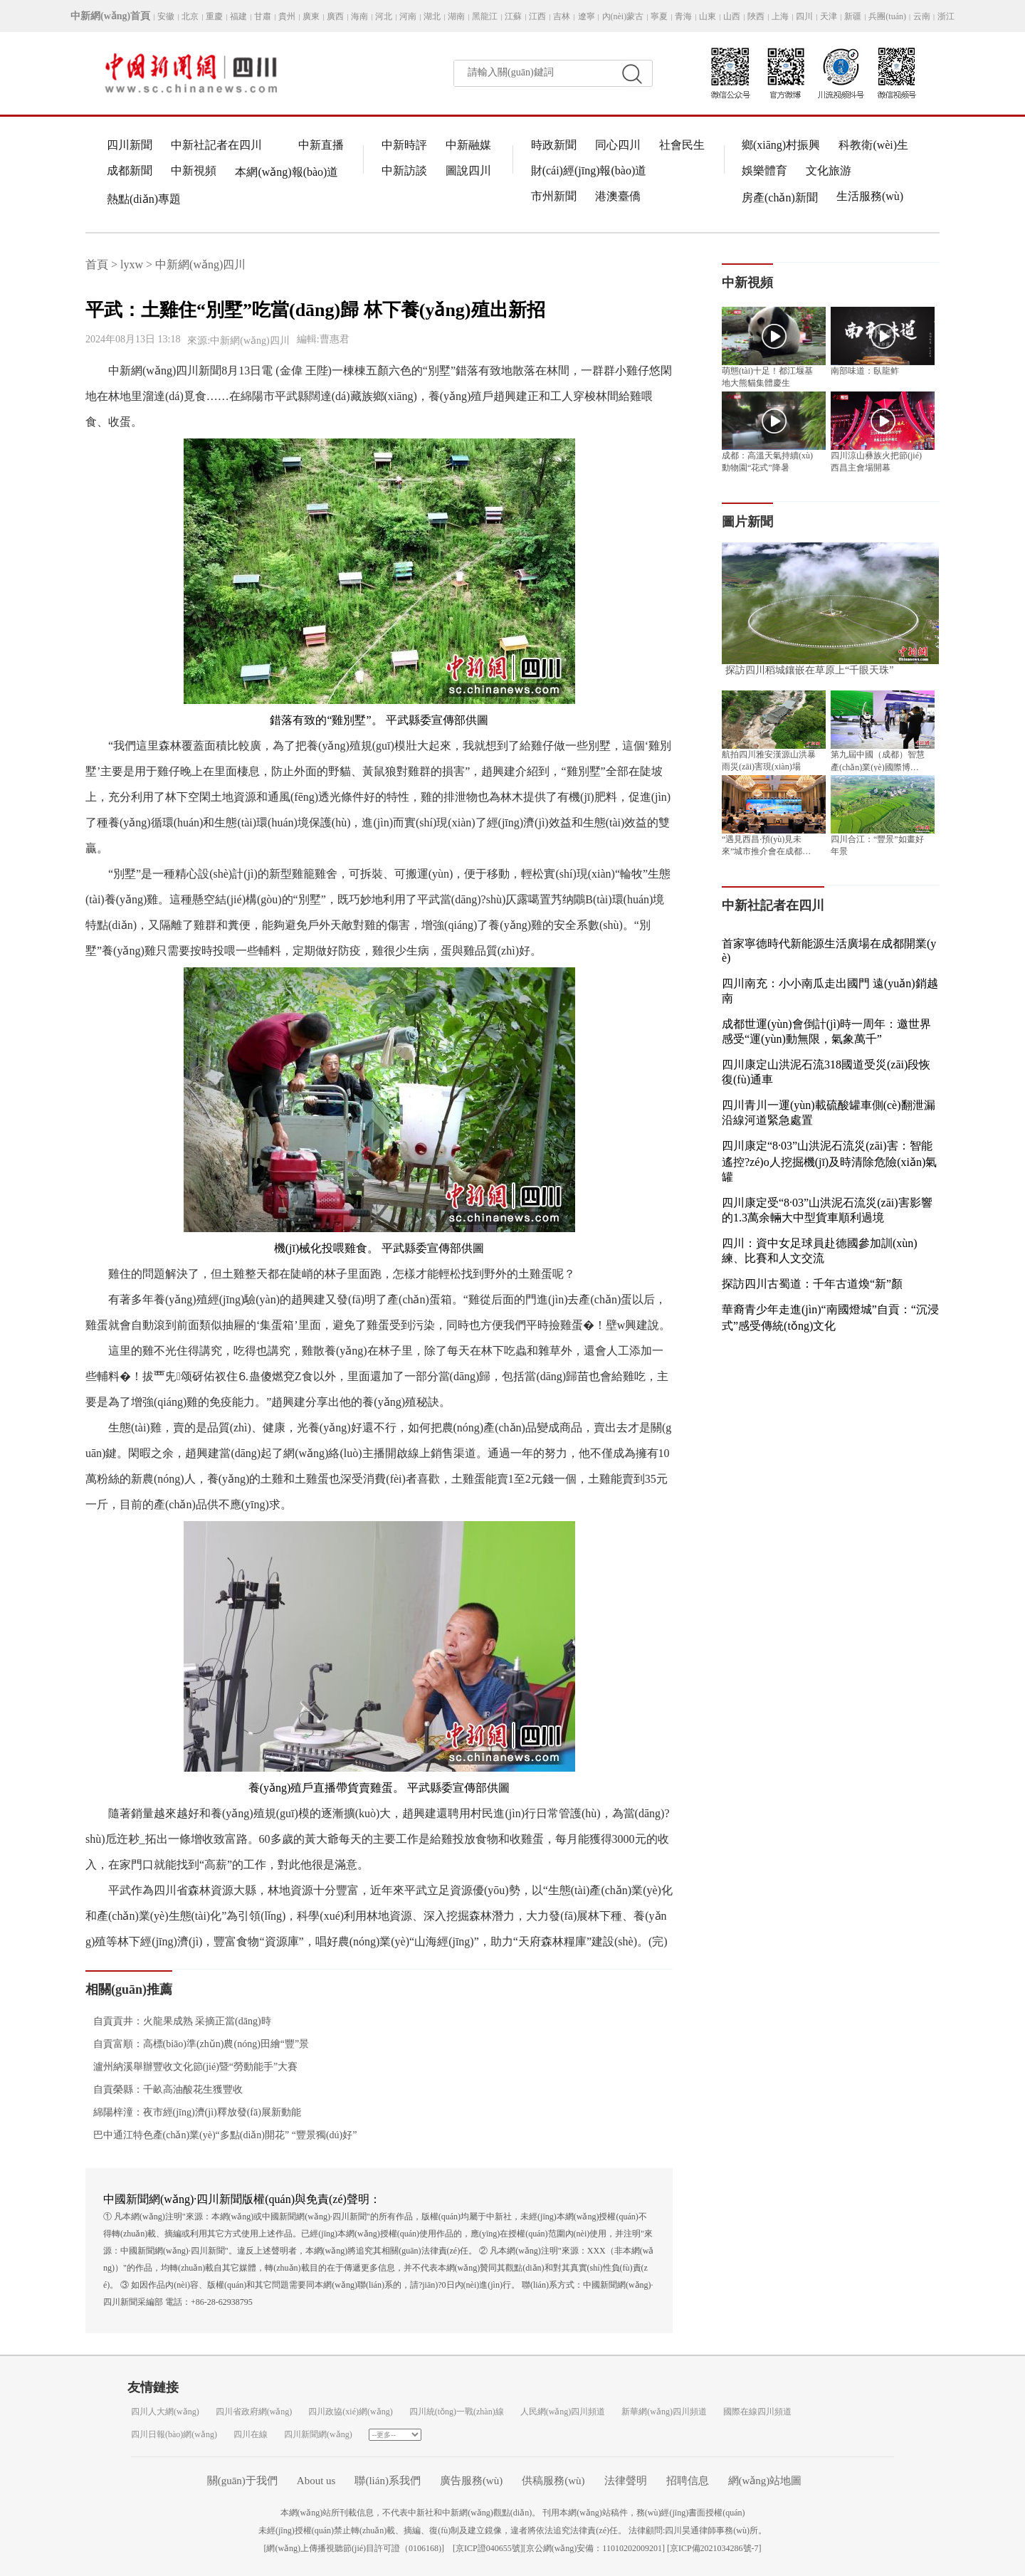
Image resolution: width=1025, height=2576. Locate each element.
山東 (707, 16)
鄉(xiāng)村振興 (781, 145)
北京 (190, 16)
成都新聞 (129, 170)
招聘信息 (687, 2480)
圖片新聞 (747, 522)
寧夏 (659, 16)
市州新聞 (554, 196)
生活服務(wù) (869, 196)
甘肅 (262, 16)
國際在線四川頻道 (757, 2412)
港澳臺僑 (618, 196)
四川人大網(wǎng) (165, 2412)
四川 (804, 16)
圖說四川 (468, 170)
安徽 (165, 16)
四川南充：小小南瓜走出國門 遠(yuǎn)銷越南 (830, 990)
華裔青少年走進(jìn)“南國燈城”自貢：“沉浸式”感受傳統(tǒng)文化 (830, 1317)
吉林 (561, 16)
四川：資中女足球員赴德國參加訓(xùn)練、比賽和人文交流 (820, 1250)
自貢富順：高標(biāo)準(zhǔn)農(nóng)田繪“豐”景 (197, 2044)
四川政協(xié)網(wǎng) (350, 2412)
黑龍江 (485, 16)
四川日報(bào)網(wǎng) (174, 2434)
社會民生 (682, 145)
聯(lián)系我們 (387, 2480)
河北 (383, 16)
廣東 (311, 16)
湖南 (456, 16)
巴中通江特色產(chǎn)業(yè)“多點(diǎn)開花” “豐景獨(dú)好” (221, 2135)
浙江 (946, 16)
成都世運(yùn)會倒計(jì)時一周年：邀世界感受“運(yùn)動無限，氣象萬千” (826, 1031)
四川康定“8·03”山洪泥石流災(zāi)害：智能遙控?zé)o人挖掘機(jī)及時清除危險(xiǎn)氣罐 (829, 1161)
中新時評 (404, 145)
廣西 (335, 16)
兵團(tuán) (887, 16)
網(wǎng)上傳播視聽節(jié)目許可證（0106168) (353, 2548)
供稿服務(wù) (553, 2480)
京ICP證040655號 (488, 2548)
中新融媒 (468, 145)
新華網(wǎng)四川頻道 (664, 2412)
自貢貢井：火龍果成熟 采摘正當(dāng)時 (178, 2021)
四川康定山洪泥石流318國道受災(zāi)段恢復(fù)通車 (826, 1071)
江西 (537, 16)
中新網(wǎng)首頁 (110, 16)
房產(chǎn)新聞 (780, 197)
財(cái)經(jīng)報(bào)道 (589, 170)
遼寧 (586, 16)
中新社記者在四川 (216, 145)
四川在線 (250, 2434)
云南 (921, 16)
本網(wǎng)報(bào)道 (286, 172)
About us (316, 2480)
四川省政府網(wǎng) (254, 2412)
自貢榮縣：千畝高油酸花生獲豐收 (164, 2089)
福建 (238, 16)
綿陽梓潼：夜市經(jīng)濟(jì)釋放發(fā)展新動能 (193, 2112)
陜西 (755, 16)
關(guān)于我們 (242, 2480)
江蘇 (513, 16)
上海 (780, 16)
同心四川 (618, 145)
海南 (359, 16)
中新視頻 (193, 170)
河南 (407, 16)
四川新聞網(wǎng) (318, 2434)
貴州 (286, 16)
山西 (731, 16)
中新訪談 (404, 170)
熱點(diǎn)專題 (144, 199)
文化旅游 (828, 170)
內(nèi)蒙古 (623, 16)
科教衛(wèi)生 (873, 145)
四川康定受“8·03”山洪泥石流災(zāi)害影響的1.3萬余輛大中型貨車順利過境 (827, 1210)
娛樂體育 (764, 170)
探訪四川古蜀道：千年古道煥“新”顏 (812, 1284)
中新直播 (321, 145)
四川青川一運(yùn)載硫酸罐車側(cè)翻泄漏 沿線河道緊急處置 (828, 1112)
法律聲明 (625, 2480)
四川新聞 (129, 145)
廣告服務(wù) (471, 2480)
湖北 (432, 16)
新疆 (852, 16)
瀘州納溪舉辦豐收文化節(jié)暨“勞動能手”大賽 (191, 2066)
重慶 (214, 16)
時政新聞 (554, 145)
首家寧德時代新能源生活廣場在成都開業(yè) (829, 950)
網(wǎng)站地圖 (765, 2480)
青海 (683, 16)
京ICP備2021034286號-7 (714, 2548)
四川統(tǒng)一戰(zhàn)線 (456, 2412)
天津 (828, 16)
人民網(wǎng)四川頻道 (563, 2412)
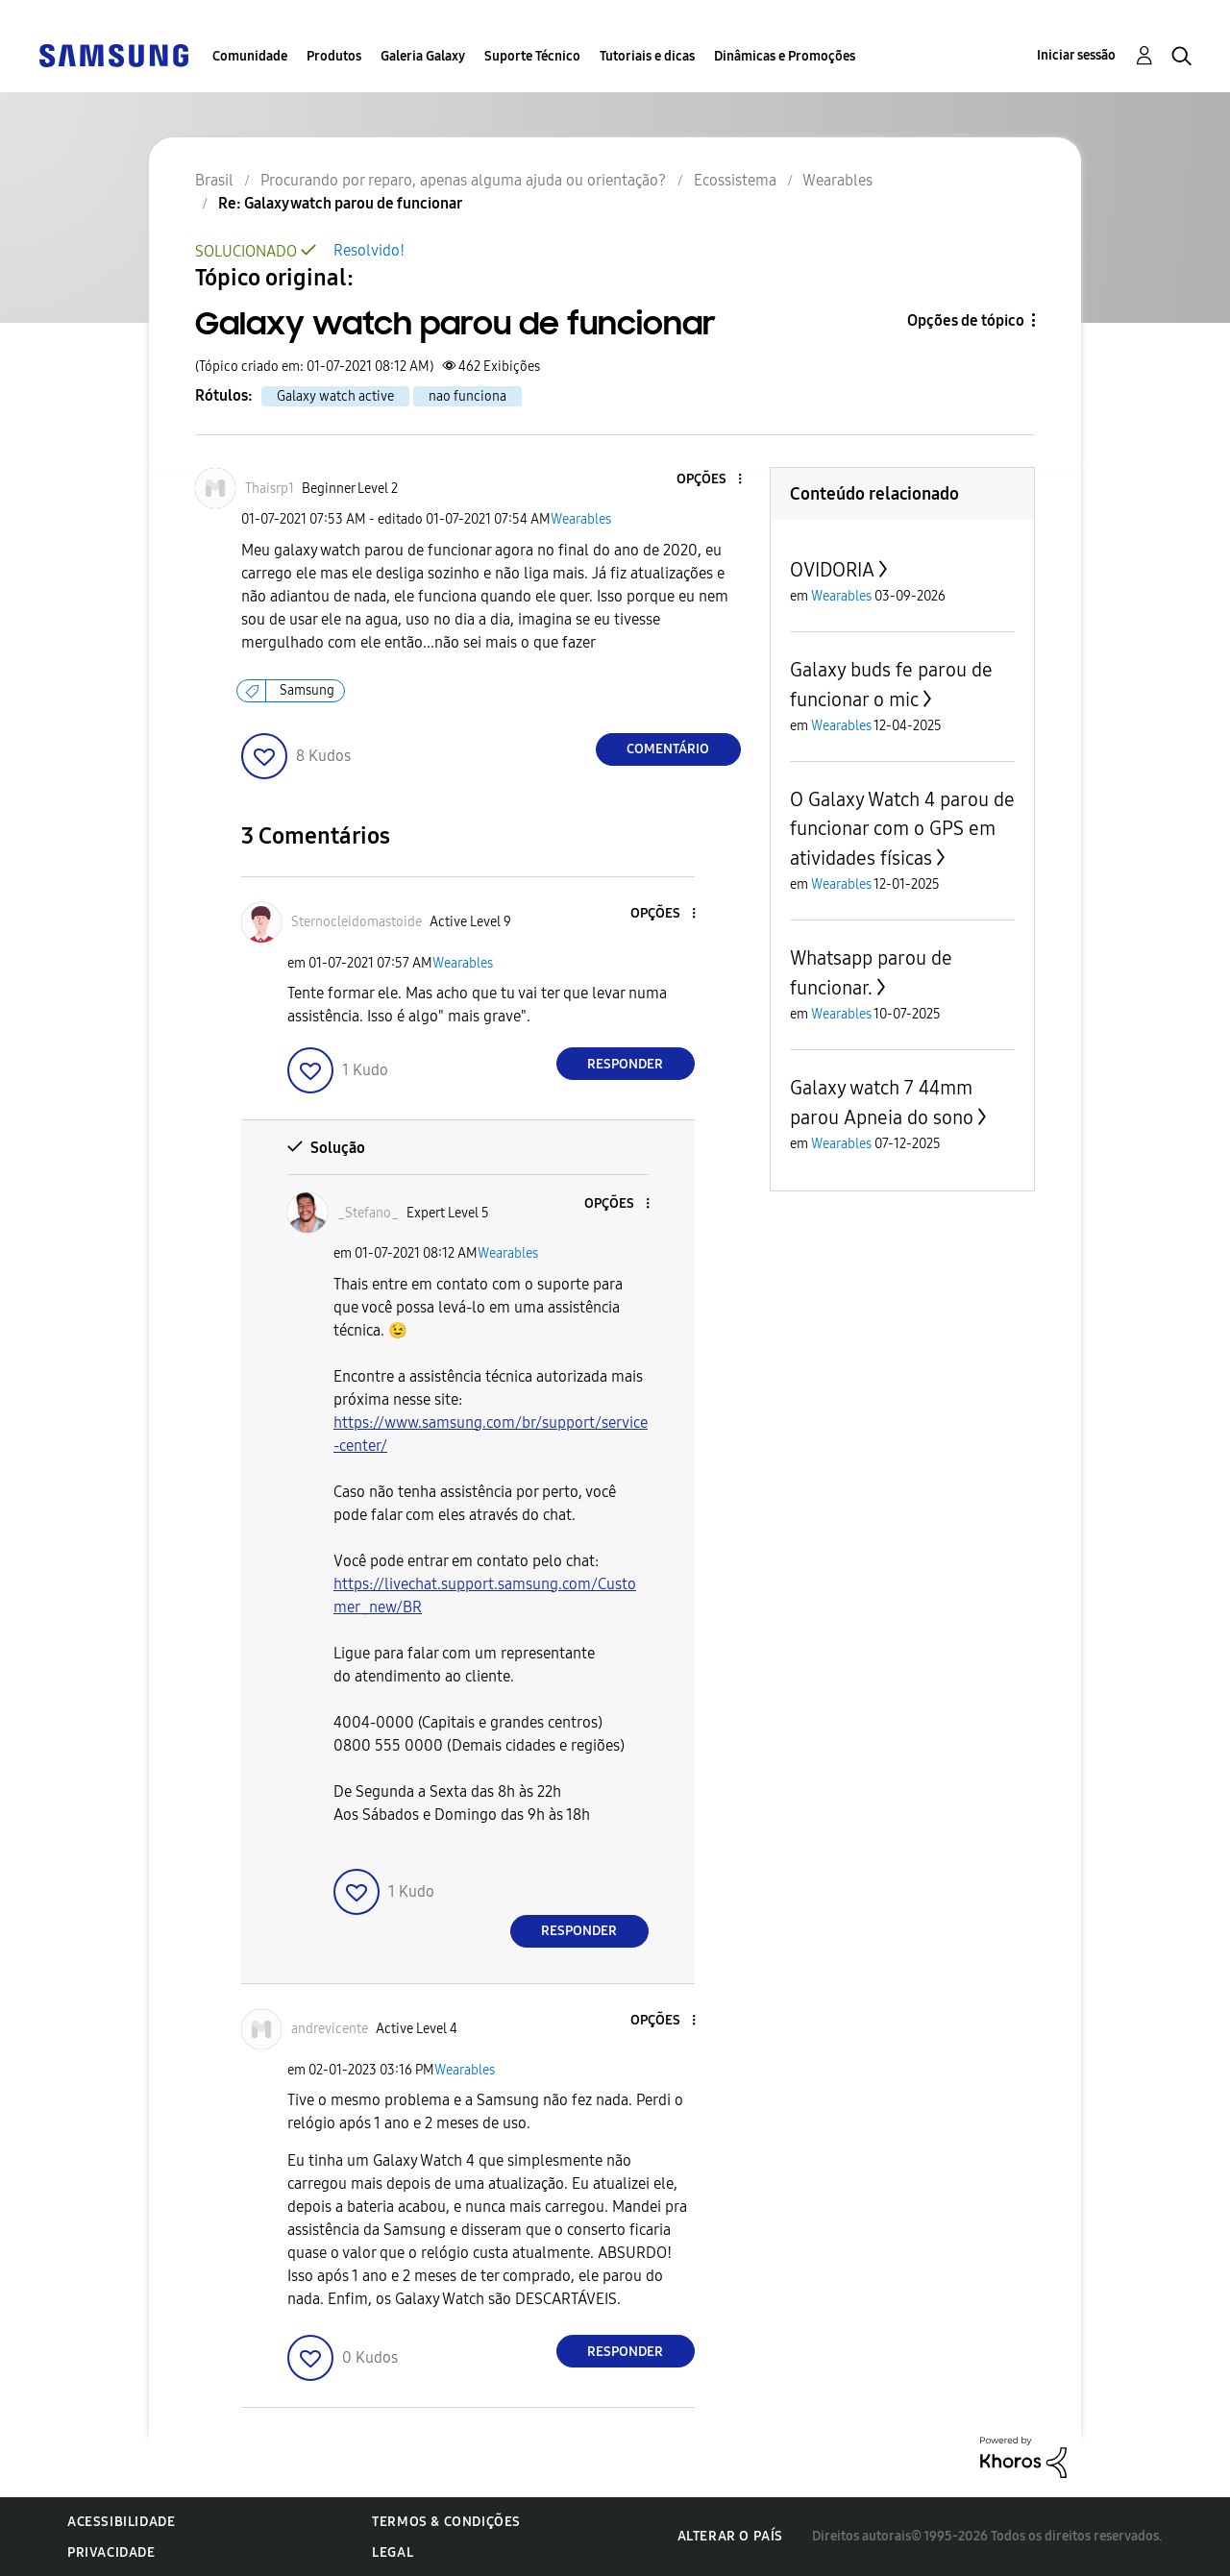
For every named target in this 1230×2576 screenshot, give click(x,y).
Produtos (334, 56)
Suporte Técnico (532, 56)
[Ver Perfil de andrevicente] (329, 2029)
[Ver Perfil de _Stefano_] (368, 1213)
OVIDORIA (832, 569)
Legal (392, 2552)
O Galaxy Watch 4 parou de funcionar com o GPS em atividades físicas (902, 829)
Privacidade (111, 2552)
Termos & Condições (446, 2522)
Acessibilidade (121, 2522)
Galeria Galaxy (423, 56)
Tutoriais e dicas (647, 56)
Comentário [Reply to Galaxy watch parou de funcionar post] (668, 749)
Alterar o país (730, 2536)
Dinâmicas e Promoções (784, 56)
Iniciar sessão (1076, 55)
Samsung (307, 690)
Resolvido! (369, 250)
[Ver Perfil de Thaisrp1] (269, 488)
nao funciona (467, 396)
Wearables (581, 519)
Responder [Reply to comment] (625, 1064)
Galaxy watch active (335, 396)
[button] (707, 480)
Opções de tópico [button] (965, 320)
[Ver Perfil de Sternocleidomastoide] (356, 922)
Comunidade (249, 56)
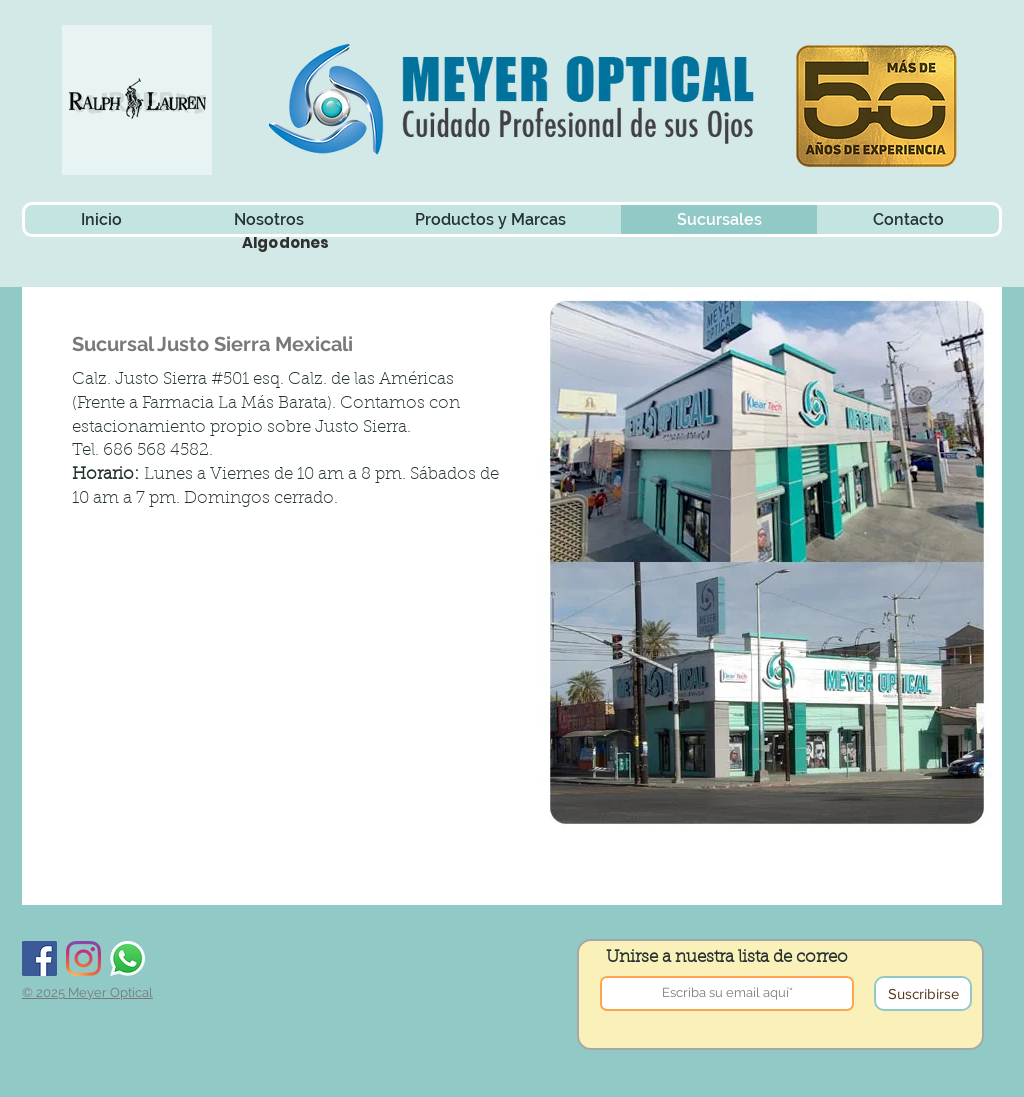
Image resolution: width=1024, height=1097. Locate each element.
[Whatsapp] (127, 958)
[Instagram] (83, 958)
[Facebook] (39, 958)
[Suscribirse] (923, 993)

......

■ **Problem**: In the listing above, find each line with the word "Locate" and copy it.

■ **Solution to the exercise**:
Image resolution: width=1025, height=2576. Locate each element.
Image resolution: width=1024, height=1097. Locate each element.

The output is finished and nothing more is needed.